Depleted uranium is a byproduct of the enriching of natural uranium for use in nuclear reactors. When most of the fissile radioactive isotopes of uranium are removed from natural uranium, the residue is called depleted uranium. A less common source of the material is reprocessed spent reactor fuel. The origin can be distinguished by the content of uranium-236,[1] produced by neutron capture from uranium-235 in nuclear reactors.
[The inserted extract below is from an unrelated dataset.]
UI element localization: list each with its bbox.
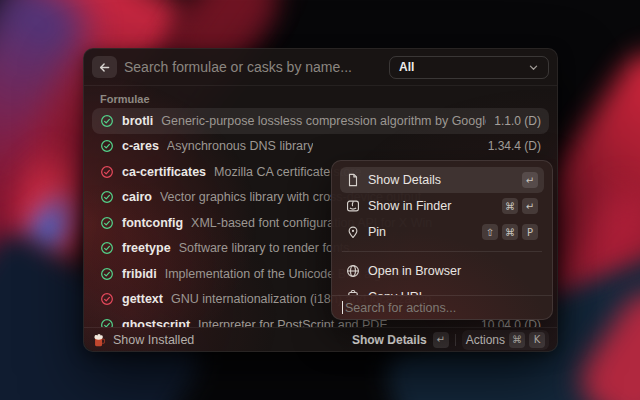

As a toxic and radioactive waste product that requires long term storage as low level nuclear waste, depleted uranium is costly to keep but relatively inexpensive to obtain. Generally the only real costs are those associated with conversion of UF6 to metal. It is extremely dense, 67% denser than lead, only slightly less than tungsten and gold, and just 16% less dense than osmium or iridium, the densest naturally occurring substances known. Its low cost makes it attractive for a variety of uses. However, the material is prone to corrosion and small particles are pyrophoric. [2]

History

Depleted uranium was first stored in stockpiles in the 1940s when the U.S. and USSR began their nuclear weapons and nuclear power programs. While it is possible to design civilian power reactors with unenriched fuel, only about 10% of reactors ever built utilize that technology, and both nuclear weapons production and naval reactors require the concentrated isotope. Originally, DU was conserved in the hope that more efficient enrichment techniques would allow further extraction of the fissile isotope; however, those hopes have not materialized.

In the 1970s, The Pentagon reported that the Soviet military had developed armor plating for Warsaw Pact tanks that NATO ammunition couldn’t penetrate. The Pentagon began searching for material to make denser bullets. After testing various metals, ordnance researchers settled on depleted uranium. DU was useful in ammunition not only because of its unique physical properties and effectiveness, but also because it was cheap and readily available. Tungsten, the only other candidate, had to be sourced from China. With DU stockpiles estimated to be more than 500,000 tons, the financial burden of housing this amount of low-level radioactive waste was very apparent. It was therefore more economical to use depleted uranium rather than storing it. Thus, from the late 1970s, the U.S., the Soviet Union, Britain and France, began converting their stockpiles of depleted uranium into kinetic energy penetrators.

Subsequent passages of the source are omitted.